What to work on: Scan the data below for lines holding the word "Great", and copy each line found.

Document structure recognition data
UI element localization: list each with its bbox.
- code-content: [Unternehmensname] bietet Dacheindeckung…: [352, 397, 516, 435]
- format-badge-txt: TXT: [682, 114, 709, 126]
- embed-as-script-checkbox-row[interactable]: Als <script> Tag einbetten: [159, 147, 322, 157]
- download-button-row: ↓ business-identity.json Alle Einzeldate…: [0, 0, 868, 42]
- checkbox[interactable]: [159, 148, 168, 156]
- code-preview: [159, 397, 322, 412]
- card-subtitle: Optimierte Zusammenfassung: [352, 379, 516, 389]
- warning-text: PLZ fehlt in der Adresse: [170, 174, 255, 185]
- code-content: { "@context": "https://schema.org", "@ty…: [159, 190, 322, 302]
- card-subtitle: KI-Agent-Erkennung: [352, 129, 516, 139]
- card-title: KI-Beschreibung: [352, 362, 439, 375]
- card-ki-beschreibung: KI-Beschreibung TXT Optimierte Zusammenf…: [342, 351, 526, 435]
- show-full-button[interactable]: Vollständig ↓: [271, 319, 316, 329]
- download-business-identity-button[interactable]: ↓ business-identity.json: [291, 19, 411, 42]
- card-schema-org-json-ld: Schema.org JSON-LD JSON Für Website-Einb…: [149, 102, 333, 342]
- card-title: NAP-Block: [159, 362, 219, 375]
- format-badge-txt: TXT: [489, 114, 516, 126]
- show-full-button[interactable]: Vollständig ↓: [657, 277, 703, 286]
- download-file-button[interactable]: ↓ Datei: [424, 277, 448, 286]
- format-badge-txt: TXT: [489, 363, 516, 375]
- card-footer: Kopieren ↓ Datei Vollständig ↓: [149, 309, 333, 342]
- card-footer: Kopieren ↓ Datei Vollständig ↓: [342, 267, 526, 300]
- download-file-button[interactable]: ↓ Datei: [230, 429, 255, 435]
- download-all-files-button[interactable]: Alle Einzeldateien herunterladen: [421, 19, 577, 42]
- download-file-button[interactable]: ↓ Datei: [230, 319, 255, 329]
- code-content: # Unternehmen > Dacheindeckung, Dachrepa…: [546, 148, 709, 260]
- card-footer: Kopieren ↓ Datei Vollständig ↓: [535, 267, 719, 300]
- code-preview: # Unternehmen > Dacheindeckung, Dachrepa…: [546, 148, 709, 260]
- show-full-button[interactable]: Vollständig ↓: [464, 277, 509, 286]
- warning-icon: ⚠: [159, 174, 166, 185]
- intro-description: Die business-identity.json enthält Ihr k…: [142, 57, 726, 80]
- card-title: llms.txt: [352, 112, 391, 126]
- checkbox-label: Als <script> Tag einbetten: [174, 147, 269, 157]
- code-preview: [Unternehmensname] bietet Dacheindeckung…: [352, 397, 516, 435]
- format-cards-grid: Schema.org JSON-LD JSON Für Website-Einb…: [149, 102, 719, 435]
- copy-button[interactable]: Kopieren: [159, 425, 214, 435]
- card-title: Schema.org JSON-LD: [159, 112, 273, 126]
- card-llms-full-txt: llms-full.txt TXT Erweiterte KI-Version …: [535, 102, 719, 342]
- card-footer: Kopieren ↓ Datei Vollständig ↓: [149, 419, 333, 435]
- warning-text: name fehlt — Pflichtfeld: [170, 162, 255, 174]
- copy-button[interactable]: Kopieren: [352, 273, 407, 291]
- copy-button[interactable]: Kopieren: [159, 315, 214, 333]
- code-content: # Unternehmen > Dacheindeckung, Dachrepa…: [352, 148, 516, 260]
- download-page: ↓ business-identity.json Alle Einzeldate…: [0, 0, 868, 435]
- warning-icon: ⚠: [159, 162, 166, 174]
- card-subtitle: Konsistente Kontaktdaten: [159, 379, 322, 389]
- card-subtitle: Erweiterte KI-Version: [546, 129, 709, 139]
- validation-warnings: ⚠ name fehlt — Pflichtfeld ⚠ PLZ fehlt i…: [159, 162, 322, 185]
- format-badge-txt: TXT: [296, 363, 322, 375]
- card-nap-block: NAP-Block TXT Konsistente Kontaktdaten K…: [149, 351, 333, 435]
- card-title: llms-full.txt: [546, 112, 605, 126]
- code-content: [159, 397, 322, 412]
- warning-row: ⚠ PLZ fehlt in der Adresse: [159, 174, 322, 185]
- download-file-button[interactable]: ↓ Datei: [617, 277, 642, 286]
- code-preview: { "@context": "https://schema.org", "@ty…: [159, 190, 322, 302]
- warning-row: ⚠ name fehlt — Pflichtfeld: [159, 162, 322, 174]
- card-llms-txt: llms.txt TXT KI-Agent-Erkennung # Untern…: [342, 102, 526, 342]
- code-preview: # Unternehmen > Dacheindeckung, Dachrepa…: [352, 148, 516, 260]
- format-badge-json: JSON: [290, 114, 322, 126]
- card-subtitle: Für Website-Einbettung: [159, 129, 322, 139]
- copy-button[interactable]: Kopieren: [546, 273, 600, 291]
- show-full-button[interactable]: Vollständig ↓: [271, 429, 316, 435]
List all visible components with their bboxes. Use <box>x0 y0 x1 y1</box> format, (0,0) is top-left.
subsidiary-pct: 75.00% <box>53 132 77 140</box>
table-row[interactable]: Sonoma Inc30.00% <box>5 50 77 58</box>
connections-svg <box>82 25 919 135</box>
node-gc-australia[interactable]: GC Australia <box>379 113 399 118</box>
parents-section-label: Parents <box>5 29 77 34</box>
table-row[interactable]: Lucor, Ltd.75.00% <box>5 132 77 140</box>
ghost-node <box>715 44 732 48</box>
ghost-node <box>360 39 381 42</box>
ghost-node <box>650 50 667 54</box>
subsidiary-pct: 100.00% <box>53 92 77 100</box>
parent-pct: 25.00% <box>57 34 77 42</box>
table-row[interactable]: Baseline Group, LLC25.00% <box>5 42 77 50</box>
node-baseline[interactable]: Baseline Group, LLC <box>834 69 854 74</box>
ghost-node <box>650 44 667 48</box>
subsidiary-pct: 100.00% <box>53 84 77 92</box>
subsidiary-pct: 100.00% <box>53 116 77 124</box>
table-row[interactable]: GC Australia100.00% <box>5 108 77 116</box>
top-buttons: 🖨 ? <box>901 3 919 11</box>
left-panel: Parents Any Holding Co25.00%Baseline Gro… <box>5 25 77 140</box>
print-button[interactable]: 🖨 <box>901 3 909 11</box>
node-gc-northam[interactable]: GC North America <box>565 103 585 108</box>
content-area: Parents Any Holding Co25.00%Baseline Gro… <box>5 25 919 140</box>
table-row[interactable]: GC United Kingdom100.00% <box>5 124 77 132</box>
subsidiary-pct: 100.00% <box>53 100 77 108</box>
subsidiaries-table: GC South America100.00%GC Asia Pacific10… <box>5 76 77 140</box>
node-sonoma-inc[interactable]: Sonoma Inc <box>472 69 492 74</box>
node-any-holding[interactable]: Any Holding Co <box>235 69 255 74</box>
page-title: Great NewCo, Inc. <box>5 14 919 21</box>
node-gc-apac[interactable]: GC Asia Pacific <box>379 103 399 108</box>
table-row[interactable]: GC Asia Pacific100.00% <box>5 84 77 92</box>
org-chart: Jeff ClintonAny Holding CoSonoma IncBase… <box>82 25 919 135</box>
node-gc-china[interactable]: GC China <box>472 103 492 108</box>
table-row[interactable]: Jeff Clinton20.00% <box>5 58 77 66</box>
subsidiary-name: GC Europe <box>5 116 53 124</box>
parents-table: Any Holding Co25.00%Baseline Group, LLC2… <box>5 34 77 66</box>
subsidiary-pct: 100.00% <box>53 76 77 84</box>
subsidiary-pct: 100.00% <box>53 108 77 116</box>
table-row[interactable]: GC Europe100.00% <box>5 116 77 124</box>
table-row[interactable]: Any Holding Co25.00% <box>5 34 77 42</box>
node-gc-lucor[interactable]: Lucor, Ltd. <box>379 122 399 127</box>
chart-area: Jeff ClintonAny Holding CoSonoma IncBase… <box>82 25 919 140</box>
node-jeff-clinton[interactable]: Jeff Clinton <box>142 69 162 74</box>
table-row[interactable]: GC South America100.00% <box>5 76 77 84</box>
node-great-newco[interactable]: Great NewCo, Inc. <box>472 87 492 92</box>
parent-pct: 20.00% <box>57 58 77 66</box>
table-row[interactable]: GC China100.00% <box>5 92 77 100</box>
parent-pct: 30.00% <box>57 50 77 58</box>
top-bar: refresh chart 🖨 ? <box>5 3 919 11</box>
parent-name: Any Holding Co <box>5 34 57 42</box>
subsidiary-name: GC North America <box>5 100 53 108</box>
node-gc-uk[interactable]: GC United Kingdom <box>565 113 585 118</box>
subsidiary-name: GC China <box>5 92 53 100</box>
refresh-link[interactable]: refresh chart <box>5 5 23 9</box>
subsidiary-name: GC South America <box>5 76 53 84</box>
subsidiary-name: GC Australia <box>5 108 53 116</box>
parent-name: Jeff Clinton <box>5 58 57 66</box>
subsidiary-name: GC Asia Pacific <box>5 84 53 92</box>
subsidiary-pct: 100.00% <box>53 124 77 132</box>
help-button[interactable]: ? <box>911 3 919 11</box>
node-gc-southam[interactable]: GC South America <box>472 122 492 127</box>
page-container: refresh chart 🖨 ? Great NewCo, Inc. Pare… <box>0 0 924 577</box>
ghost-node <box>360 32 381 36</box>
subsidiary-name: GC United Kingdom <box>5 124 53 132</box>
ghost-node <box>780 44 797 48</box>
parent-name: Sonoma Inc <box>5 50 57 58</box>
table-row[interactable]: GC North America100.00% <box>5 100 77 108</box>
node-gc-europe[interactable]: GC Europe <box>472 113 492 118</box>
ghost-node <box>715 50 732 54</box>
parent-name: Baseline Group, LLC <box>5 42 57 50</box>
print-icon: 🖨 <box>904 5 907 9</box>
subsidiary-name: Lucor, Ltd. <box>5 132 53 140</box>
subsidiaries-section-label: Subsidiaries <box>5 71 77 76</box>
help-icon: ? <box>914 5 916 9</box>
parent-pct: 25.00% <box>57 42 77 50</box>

Task answer:
page-title: Great NewCo, Inc. <box>5 14 919 21</box>
node-great-newco[interactable]: Great NewCo, Inc. <box>472 87 492 92</box>
page-container: refresh chart 🖨 ? Great NewCo, Inc. Pare… <box>0 0 924 577</box>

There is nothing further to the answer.